Je connais Michel depuis le club de poésie qu’il animait à l’AGET (Association des étudiants de Toulouse) avant 68… Il donne ici, après maintes publications, un nouveau roman mettant en scène l’épisode historique des « Demoiselles » : des jeunes gens masqués en fantômes pour lutter contre l’accaparement des forêts au profit des maîtres de forge dans l’Ariège au mitan du XIXème  siècle*. L’auteur, très informé de la vie et de la situation qu’il évoque, ne se croit pas tenu de respecter les règles d’une psychologie et d’un exotisme du roman historique. Il traite plutôt ce roman comme une suite d’épisodes de feuilleton où les personnages partent et se retrouvent en fugues musicales et picturales. Bonheur des descriptions de nature : « les grandes pentes boisées de hêtres, de chênes, parfois de sapins, ces étendues rousses de feuilles d’automne cachant à peine la fente étroite des sources et des ravines ». Plaisir des indications aussi : « La forêt […] c’était tout un monde d’hommes étranges et de bêtes fantastiques. Les contes ne manquaient pas pour forger l’esprit depuis l’enfance […] Tous avaient dans un recoin de leur tête un endroit obscur où s’endormaient les loups et les ours ». Pendant que dans les villes, sur ordre de Paris, s’épanouit une classe que le capitalisme enrichit de ce qu’il dérobe aux prolétaires, les enfants de paysans crèvent de faim dans le Couserans où la pomme de terre est malade et où l’on vole les forêts jadis communes. Mais rien d’ennuyeux dans cette histoire d’amour des gens de peu. Il y a les luttes et les fêtes, le dresseur et montreur d’ours, le truand, le contrebandier, etc. sans oublier la belle institutrice, aimée du beau Micoulaou avec qui elle s’égare plus d’une fois dans ces bois : « Le garçon fut sur elle comme un loup sur une louve. Elle l’aida, tant il était avide, à entrer en elle. / Ce fut longtemps après qu’ils se séparèrent, se regardant et riant des petits pétales collés à la sueur de leur visage […] »

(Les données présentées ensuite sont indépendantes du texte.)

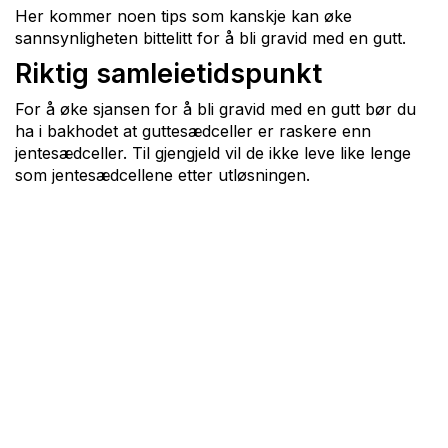
Her kommer noen tips som kanskje kan øke
sannsynligheten bittelitt for å bli gravid med en gutt.
Riktig samleietidspunkt
For å øke sjansen for å bli gravid med en gutt bør du
ha i bakhodet at guttesædceller er raskere enn
jentesædceller. Til gjengjeld vil de ikke leve like lenge
som jentesædcellene etter utløsningen.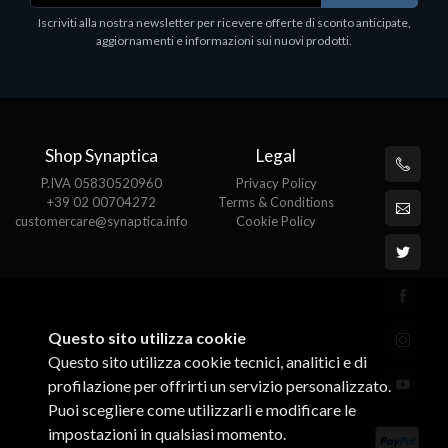
1
Iscriviti alla nostra newsletter per ricevere offerte di sconto anticipate,
€413.17
P
aggiornamenti e informazioni sui nuovi prodotti.
€
Shop Synaptica
Legal
P.IVA 05830520960
Privacy Policy
+39 02 00704272
Terms & Conditions
customercare@synaptica.info
Cookie Policy
Questo sito utilizza cookie
Questo sito utilizza cookie tecnici, analitici e di
profilazione per offrirti un servizio personalizzato.
Puoi scegliere come utilizzarli e modificare le
impostazioni in qualsiasi momento.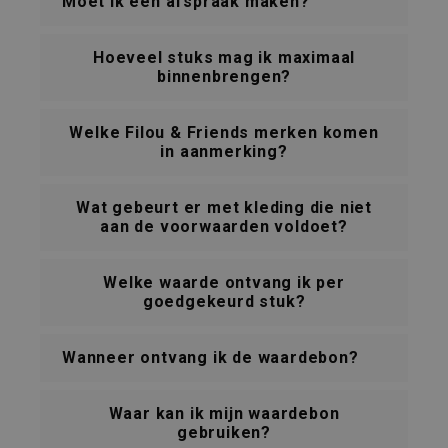
Moet ik een afspraak maken?
Hoeveel stuks mag ik maximaal
binnenbrengen?
Welke Filou & Friends merken komen
in aanmerking?
Wat gebeurt er met kleding die niet
aan de voorwaarden voldoet?
Welke waarde ontvang ik per
goedgekeurd stuk?
Wanneer ontvang ik de waardebon?
Waar kan ik mijn waardebon
gebruiken?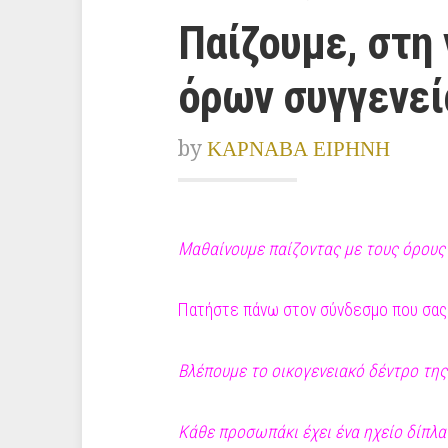
Παίζουμε, στη 
όρων συγγενεί
by
ΚΑΡΝΑΒΑ ΕΙΡΗΝΗ
Μαθαίνουμε παίζοντας με τους όρους 
Πατήστε πάνω στον σύνδεσμο που σας 
Βλέπουμε το οικογενειακό δέντρο της 
Κάθε προσωπάκι έχει ένα ηχείο δίπλα 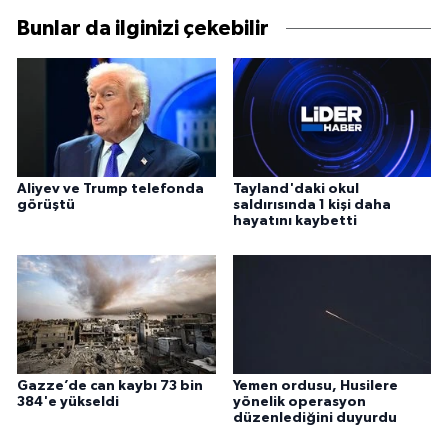
Bunlar da ilginizi çekebilir
Aliyev ve Trump telefonda
Tayland'daki okul
görüştü
saldırısında 1 kişi daha
hayatını kaybetti
Gazze’de can kaybı 73 bin
Yemen ordusu, Husilere
384'e yükseldi
yönelik operasyon
düzenlediğini duyurdu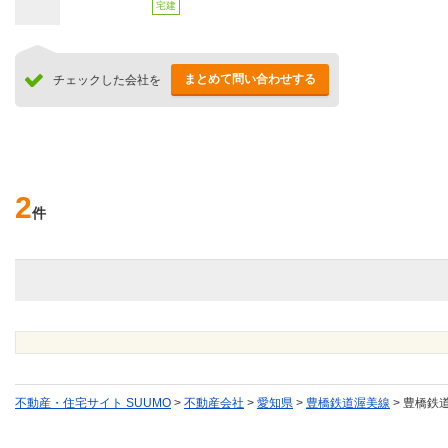
宅建
まとめて問い合わせする
チェックした会社を
2
件
不動産・住宅サイト SUUMO
>
不動産会社
>
愛知県
>
豊橋鉄道渥美線
>
豊橋鉄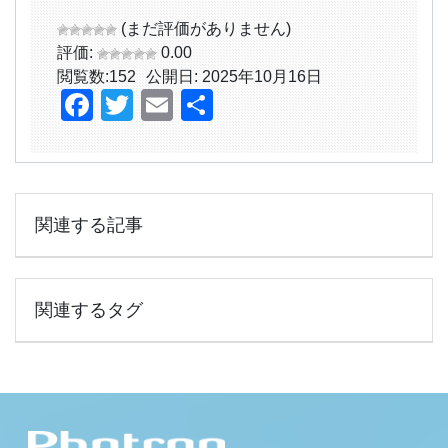
(まだ評価がありません)
評価:
0.00
閲覧数:
152
公開日: 2025年10月16日
Facebook
Twitter
Email
共
有
関連する記事
関連するタグ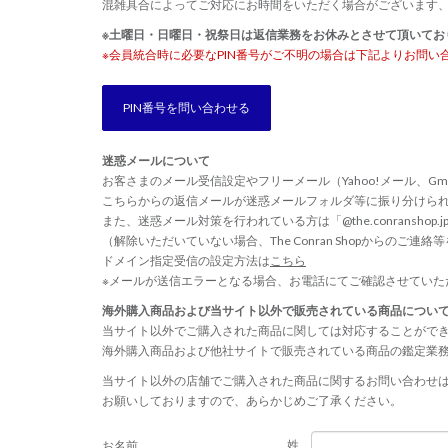
混雑具合によってご対応にお時間をいただく場合がございます
※土曜日・日曜日・祝祭日は返信業務をお休みとさせて頂いてお
※会員統合時に必要なPIN番号がご不明の場合は下記よりお問い
PIN番号を問い合わせる
迷惑メールについて
お客さまのメール受信設定やフリーメール（Yahoo!メール、Gm
こちらからの返信メールが迷惑メールフォルダ等に振り分けら
また、迷惑メール対策を行われている方は「@the.conransho
（解除いただいていない場合、The Conran Shopからのご
ドメイン指定受信の設定方法は
こちら
※メールが送信エラーとなる場合、お電話にてご確認させていた
海外購入商品および当サイト以外で販売されている商品につい
当サイト以外でご購入された商品に関しては対応することがで
海外購入商品および他社サイトで販売されている商品の鑑定業
当サイト以外の店舗でご購入された商品に関するお問い合わせ
お願いしておりますので、あらかじめご了承ください。
姓
お名前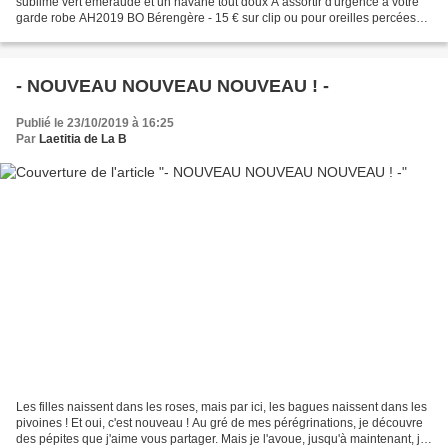
sublime vert émeraude et un havane tout doux A assortir d'urgence à votre
garde robe AH2019 BO Bérengère - 15 € sur clip ou pour oreilles percées
Contact et commandes : laetitia...
- NOUVEAU NOUVEAU NOUVEAU ! -
Publié le 23/10/2019 à 16:25
Par
Laetitia de La B
Les filles naissent dans les roses, mais par ici, les bagues naissent dans les
pivoines ! Et oui, c'est nouveau ! Au gré de mes pérégrinations, je découvre
des pépites que j'aime vous partager. Mais je l'avoue, jusqu'à maintenant, j'ai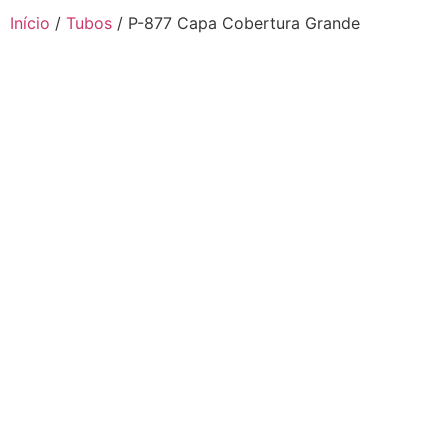
Início
/
Tubos
/ P-877 Capa Cobertura Grande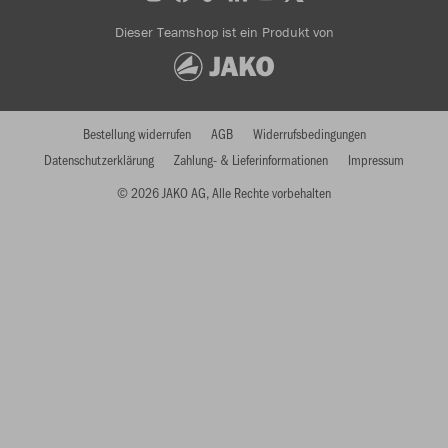
Dieser Teamshop ist ein Produkt von
Bestellung widerrufen
AGB
Widerrufsbedingungen
Datenschutzerklärung
Zahlung- & Lieferinformationen
Impressum
© 2026 JAKO AG, Alle Rechte vorbehalten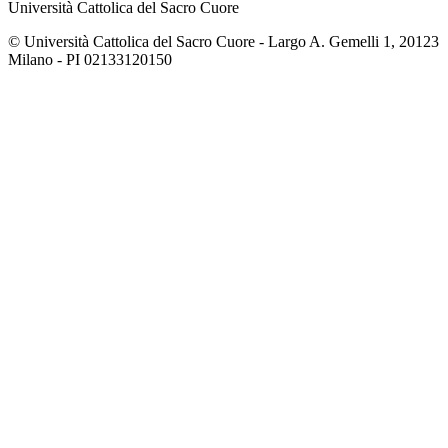
Università Cattolica del Sacro Cuore
© Università Cattolica del Sacro Cuore - Largo A. Gemelli 1, 20123
Milano - PI 02133120150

* Cette histoire des « Demoiselles », révolte célèbre dans le Sud, inspira aussi Jean Boudou dans son roman éponyme : Les Demoiselles (aux éd. Du Rouergue) que j’évoque dans mon livre : En Algérie sur les pas de Jean Boudou (Ed. Vent Terral).

COSEM Michel, Vous qui passez par Roncevaux, poèmes, Ed. Encres vives.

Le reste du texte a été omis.